Air Force gets Commander-In-Chief Trophy

Air Force waited eight long years for an opportunity to receive the Commander-In-Chief Trophy from the president. That wait ended Monday afternoon, when the service academy football players and coach Troy Calhoun were in Washington to receive the coveted hardware.

The Falcons beat Army and Navy in 2010 to wrest the trophy from the Midshipmen, who had won it for seven straight seasons. President Barack Obama hailed the team for its 9-4 season in his brief remarks, saying, in part:

"I want to congratulate the cadets. Until this year, no one on this team knew what it felt like to beat Army, to beat Navy, to visit the White House and to earn football bragging rights over the other branches. Now you know the feeling. They also know what it feels like not just to be a good service academy team, but to be a very good team period. They put up 350 rushing yards against Oklahoma, finished 9-4 after what Coach Calhoun called the toughest schedule the service academy ever played, to cap it all with a bowl win against Georgia Tech. That's impressive.
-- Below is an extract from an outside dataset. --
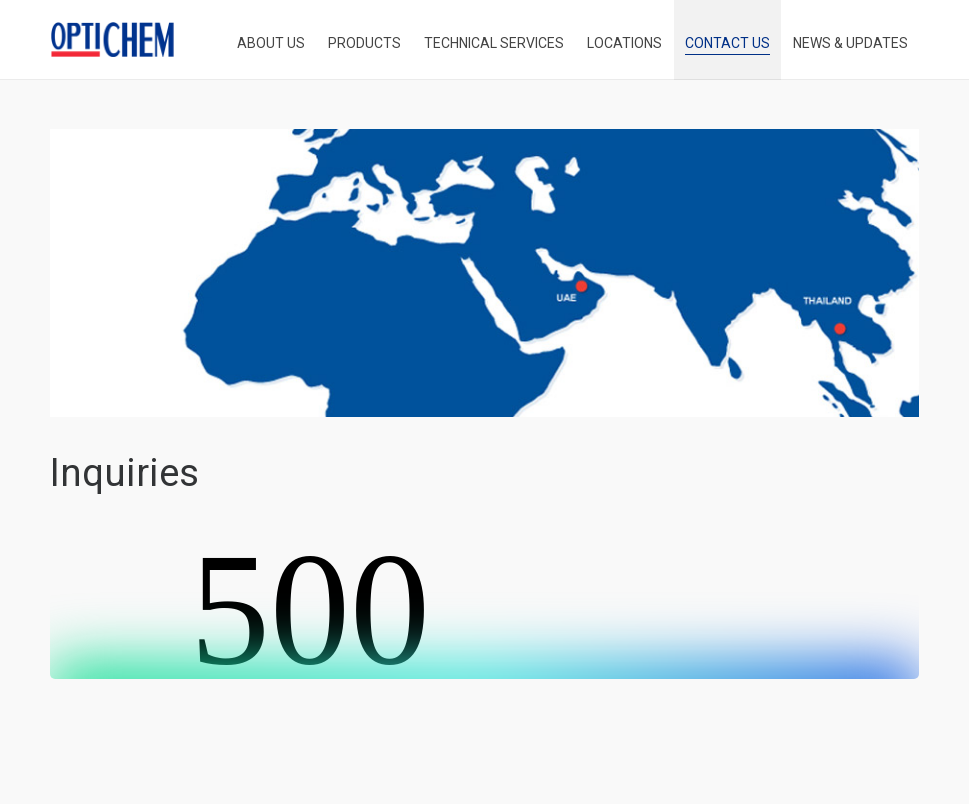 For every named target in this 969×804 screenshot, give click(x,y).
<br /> (484, 604)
"Of course, I hear the victory that was sweetest of all was finally beating that Navy team. As soon as the final whistle blew, the loudspeaker started blasting Etta James' "At Last." The entire cadet wing rushed the field and sang the alma mater with the team. This is a group that has a lot to be proud of. Obviously, the most impressive thing about these young men is that being a football player isn't what defines them. They're airmen first and more important than any bowl game and trophy is the commitment they've made to serve this country."

He then recounted the way several players spent this past summer, from working at various bases to trying to organize 7-on-7 drills with teammates left on campus. The team gave the president an Air Force football and No. 23 jersey with his name on it. There is no No. 1 at the Air Force Academy, so they decided on 23 because it is a number the president has worn previously.